In filmmaker Ciro De Caro’s third feature film, a young woman finds herself in a state of limbo amidst a scorching Italian summer and struggles to navigate her conflicting desires for stability and spontaneity.
We first meet the awkward and quiet Giulia (Rosa Palasciano) in a job interview where she gains a position working at a community centre for the elderly. She supervises bingo and sings “Funiculì, Funiculà,” a jaunty Neapolitan song written in the 19th century but famously associated with Luciano Pavarotti. We return to the song repeatedly throughout the film, each time proving more comical as Giulia sings it under changing circumstances.

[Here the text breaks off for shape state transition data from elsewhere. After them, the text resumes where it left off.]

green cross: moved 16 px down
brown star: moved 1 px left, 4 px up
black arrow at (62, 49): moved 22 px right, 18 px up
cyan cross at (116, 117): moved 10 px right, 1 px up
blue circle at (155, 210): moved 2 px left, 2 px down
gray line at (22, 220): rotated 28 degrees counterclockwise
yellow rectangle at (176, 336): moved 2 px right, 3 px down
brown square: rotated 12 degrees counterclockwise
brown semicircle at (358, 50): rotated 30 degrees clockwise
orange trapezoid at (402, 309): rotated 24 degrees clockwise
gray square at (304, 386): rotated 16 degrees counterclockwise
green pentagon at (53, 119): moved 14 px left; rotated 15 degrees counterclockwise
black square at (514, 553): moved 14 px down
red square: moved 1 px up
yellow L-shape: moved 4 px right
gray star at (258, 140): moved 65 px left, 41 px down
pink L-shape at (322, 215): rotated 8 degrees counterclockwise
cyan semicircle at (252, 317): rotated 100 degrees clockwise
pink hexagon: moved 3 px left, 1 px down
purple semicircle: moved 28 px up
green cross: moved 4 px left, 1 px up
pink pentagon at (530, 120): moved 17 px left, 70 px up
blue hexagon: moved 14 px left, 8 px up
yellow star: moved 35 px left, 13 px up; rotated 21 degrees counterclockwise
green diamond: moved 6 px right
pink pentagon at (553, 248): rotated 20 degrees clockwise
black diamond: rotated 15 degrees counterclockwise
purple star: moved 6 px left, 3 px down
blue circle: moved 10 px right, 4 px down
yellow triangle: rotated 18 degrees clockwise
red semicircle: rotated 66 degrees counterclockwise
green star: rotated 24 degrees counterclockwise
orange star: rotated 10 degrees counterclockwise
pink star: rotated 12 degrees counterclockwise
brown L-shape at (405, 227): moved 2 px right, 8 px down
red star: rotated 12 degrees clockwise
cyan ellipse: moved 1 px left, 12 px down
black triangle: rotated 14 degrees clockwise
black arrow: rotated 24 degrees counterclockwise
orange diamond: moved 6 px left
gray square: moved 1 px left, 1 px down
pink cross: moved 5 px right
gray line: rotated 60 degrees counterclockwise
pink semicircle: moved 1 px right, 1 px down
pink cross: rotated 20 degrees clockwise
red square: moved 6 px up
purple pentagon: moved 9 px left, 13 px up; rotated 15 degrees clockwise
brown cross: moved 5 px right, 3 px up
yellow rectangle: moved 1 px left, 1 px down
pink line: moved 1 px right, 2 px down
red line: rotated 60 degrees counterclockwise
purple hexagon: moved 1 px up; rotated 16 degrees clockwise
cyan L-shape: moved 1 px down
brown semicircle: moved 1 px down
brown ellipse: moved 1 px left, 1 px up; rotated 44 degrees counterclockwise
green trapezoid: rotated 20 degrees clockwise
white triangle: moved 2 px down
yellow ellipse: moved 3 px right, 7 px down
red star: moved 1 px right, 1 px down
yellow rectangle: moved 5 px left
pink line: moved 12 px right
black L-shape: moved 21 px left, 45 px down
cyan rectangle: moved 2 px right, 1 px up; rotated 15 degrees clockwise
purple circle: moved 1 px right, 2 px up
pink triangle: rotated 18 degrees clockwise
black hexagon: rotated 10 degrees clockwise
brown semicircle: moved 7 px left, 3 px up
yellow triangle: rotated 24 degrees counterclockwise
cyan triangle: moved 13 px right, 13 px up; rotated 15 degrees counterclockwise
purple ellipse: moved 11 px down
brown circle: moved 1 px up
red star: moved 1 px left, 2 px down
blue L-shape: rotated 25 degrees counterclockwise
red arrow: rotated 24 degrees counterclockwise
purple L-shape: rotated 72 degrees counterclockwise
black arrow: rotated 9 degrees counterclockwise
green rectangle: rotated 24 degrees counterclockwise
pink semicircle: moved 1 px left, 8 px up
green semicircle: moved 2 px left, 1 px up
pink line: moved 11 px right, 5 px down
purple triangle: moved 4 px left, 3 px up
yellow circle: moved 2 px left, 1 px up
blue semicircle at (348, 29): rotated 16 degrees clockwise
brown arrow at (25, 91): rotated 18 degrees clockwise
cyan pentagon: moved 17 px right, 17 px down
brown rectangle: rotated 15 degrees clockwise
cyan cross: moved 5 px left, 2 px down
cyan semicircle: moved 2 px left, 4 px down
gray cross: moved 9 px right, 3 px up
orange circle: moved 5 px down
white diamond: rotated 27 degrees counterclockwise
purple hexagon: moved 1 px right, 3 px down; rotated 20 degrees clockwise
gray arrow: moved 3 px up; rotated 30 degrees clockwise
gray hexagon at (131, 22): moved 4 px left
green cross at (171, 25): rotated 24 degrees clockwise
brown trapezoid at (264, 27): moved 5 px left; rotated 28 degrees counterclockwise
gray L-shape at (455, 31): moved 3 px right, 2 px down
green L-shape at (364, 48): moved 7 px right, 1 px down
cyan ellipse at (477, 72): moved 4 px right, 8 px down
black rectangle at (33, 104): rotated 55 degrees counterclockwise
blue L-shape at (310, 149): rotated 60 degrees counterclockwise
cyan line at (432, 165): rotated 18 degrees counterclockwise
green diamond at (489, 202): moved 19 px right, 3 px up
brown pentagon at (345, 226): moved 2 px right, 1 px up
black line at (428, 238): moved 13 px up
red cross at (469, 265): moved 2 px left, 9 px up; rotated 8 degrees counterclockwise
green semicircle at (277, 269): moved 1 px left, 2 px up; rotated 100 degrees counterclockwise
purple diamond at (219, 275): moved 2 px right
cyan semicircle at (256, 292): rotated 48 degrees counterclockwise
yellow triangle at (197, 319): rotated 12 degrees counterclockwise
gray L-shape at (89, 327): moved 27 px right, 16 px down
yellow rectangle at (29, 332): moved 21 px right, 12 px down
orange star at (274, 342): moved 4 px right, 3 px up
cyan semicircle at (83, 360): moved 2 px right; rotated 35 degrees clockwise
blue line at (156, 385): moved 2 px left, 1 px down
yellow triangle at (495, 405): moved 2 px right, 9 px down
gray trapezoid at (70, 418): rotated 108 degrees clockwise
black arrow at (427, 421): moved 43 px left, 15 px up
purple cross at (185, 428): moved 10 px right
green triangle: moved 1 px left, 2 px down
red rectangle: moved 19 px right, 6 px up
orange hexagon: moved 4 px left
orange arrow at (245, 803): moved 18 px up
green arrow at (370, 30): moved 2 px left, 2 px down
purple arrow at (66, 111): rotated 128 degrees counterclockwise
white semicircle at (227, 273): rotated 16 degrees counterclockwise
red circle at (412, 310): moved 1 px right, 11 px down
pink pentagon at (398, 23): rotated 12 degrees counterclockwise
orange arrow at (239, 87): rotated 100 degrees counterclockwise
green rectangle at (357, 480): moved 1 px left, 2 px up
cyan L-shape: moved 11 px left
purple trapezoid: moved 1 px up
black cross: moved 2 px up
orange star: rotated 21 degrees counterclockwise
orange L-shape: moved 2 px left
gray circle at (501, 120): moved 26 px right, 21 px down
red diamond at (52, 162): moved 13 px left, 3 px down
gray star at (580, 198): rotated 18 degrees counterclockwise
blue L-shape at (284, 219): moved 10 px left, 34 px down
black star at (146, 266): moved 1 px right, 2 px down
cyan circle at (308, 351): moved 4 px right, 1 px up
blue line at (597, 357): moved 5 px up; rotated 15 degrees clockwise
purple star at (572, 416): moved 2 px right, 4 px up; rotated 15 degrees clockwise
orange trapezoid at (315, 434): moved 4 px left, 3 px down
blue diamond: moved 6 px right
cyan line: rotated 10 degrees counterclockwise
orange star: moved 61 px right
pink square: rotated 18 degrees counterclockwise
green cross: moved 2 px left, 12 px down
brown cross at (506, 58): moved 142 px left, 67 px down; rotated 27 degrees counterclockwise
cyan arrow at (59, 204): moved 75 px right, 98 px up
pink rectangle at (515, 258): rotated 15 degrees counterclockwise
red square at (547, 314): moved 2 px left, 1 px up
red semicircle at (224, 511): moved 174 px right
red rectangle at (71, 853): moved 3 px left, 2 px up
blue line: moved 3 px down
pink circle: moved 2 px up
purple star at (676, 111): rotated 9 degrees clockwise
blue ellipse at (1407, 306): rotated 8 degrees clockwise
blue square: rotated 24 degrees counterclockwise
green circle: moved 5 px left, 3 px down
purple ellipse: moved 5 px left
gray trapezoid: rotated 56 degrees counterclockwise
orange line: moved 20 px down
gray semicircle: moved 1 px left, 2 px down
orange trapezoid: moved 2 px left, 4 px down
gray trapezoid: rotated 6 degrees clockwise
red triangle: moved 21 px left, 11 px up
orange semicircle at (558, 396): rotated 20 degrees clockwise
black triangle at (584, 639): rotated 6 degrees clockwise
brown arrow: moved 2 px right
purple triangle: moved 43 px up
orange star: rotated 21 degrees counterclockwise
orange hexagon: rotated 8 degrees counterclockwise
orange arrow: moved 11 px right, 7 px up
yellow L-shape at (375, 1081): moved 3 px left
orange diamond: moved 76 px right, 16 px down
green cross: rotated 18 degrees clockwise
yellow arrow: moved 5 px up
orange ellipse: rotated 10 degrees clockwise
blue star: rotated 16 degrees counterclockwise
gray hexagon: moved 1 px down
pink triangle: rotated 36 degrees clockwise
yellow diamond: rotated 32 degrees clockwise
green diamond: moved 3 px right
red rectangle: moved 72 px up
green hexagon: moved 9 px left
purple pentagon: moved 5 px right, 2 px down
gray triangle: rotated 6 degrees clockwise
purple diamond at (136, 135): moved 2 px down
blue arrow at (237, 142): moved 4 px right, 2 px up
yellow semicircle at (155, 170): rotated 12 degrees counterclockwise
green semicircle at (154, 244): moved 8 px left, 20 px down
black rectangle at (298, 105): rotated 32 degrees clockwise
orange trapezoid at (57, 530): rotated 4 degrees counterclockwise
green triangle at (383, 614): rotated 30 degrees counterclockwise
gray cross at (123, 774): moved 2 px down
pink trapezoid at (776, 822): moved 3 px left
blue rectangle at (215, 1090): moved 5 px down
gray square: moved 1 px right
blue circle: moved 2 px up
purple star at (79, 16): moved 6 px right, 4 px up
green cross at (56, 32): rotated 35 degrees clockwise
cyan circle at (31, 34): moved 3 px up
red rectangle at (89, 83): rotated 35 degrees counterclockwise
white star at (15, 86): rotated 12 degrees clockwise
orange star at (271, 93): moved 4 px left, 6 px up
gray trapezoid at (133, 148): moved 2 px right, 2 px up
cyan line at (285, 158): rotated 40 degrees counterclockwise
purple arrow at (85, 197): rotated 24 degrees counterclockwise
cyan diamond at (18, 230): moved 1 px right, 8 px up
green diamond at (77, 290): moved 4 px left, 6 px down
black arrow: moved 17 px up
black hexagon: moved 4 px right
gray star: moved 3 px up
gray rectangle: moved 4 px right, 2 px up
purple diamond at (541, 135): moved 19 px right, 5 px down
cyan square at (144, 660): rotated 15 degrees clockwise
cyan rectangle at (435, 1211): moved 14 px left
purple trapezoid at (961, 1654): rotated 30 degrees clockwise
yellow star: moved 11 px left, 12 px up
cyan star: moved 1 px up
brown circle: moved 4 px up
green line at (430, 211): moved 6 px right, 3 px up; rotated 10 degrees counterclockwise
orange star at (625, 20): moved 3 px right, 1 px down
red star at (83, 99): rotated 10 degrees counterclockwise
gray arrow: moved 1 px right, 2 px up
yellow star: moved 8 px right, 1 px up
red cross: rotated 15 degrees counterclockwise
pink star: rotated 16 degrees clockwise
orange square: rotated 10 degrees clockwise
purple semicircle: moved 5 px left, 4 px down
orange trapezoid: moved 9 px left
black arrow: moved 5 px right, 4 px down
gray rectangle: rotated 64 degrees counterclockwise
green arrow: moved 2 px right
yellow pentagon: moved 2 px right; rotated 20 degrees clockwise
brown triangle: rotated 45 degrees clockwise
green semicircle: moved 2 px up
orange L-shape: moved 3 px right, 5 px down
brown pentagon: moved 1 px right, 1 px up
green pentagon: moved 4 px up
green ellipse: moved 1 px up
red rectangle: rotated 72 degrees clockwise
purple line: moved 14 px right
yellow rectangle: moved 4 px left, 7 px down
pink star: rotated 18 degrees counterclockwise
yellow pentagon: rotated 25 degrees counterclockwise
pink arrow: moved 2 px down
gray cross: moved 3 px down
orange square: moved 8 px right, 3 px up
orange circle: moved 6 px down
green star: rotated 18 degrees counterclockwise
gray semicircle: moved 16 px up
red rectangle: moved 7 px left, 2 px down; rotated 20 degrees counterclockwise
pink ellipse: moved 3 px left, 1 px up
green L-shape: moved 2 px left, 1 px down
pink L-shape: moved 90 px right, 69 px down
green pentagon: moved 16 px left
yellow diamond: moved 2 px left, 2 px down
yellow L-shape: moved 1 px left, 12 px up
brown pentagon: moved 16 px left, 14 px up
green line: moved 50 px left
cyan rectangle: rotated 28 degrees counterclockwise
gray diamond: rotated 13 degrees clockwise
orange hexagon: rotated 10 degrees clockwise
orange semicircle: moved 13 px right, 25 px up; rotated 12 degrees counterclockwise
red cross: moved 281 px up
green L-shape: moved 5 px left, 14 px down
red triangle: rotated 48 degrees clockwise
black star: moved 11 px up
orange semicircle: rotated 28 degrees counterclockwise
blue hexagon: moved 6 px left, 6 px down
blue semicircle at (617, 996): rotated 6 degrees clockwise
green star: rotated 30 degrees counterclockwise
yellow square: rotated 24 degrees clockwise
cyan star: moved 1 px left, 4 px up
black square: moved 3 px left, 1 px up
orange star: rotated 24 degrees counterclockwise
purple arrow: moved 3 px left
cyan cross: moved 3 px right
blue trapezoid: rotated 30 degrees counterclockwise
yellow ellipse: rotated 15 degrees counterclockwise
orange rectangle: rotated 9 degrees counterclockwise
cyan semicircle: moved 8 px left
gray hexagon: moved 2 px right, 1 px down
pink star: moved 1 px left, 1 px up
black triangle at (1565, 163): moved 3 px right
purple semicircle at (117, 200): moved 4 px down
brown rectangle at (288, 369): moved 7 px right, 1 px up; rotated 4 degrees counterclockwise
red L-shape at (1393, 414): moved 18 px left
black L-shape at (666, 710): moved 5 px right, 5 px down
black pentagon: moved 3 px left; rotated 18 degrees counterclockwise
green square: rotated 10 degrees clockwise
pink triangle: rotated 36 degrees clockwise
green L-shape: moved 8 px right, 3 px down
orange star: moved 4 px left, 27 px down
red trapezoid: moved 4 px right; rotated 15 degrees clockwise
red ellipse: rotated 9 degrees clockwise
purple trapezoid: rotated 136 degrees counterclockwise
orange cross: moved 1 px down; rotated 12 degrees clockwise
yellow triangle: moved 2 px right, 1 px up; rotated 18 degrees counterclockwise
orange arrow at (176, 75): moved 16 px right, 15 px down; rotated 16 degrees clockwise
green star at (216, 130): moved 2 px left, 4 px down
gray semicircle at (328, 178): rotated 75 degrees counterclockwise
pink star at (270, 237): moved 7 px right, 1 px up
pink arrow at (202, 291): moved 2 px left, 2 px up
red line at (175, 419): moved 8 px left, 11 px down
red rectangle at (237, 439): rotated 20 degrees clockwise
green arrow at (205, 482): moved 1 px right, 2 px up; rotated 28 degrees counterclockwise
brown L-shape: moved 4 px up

At work, Giulia resents her outgoing artist colleague, Sergio (Valerio di Benedetto), who is keen to connect with her. Meanwhile, Giulia struggles to accept the reality of her broken relationship with her ex-boyfriend, Alessandro (Matteo Quinzi). The two have finally given up their shared apartment, leaving Giulia homeless with no plan in place. When the community centre shuts down, Giulia finds herself suddenly at a loss of how to live her life. Reluctantly, she turns to Sergio and his sort-of-roommate Ciavoni (Fabrizio Ciavoni), and together they embark on a meandering adventure during which Giulia learns how to live on her own terms and embraces her newfound freedom.
Co-writers of the film, De Caro and Palasciano present an intriguing protagonist who draws us in despite her initially off-putting behaviour. Giulia keeps a used condom after a random hook-up, she accuses her ex-boyfriend of killing her baby because she took a morning-after pill, she secretly urinates on her ex-boyfriend’s sister’s toothbrush, and she accuses Sergio of colluding to shut down the community centre out of jealousy. Her erratic, childish behaviour and wild accusations do not endear her to viewers, but throughout the film we come to appreciate Giulia and empathize with her internal struggles. Giulia clings to her desires to become a mother and stay close to the sea, often picking up toys left roadside and returning again and again to the beach. The wild freedom and solitude of the sea appeals to her. She is an independent wanderer trapped in a society that doesn’t appreciate alternative lifestyles. She struggles socially, desiring companionship but simultaneously rejecting it in favour of her own company. Over the course of the film, Giulia comes to embrace her independent nature and newfound freedom in living moment to moment. Palasciano also wonderfully uses body language and mannerisms to convey Giulia’s social awkwardness and eccentric personality.
While Giulia becomes more aloof and independent, Sergio becomes clingier, resulting in entertaining sequences involving Sergio leading over-the-top searches for the elusive Giulia. At one point he leaps into a rough sea intent on swimming out to see if she’s drowned, forcing his friends to rescue him; another time, distant sounds of “Funiculì, Funiculà” send him scrambling to find her. Unfortunately for Sergio, the more attached he becomes the further she slips from his grasp. He remains in denial about their relationship dynamic, unable to accept that Giulia often actively rejects him. Her behaviour frustrates him, but even after she screams unfounded accusations in his face he continues to pine for her. He watches jealously as Giulia instead befriends Ciovani, his laidback friend who easily rolls with Giulia’s spontaneity.
As with his first two films, De Caro once again presents a quirky, adult coming-of-age story that deals broadly with themes of self-discovery, relationship dynamics, and freedom. In Giulia, he reunites with his Spaghetti Story actors Di Benedetto and Cristian Di Sante (who plays a friend of Sergio in Giulia) and finds a nuanced gem in the expressive Rosa Palasciano.
Giulia contains a quietly compelling narrative that sneaks up on viewers much the way Giulia herself does. The film also intersperses humour and social satire throughout, including a subtle running joke about pandemic behaviours. While it takes time to warm up to the protagonist, we revel in the absurdity and by the film’s end we are living vicariously through Giulia as she finds inner tranquility and complete freedom in the blissfully calm sea.
The film makes its world premiere at this year’s Venice Days, an independent division of the Venice Film Festival.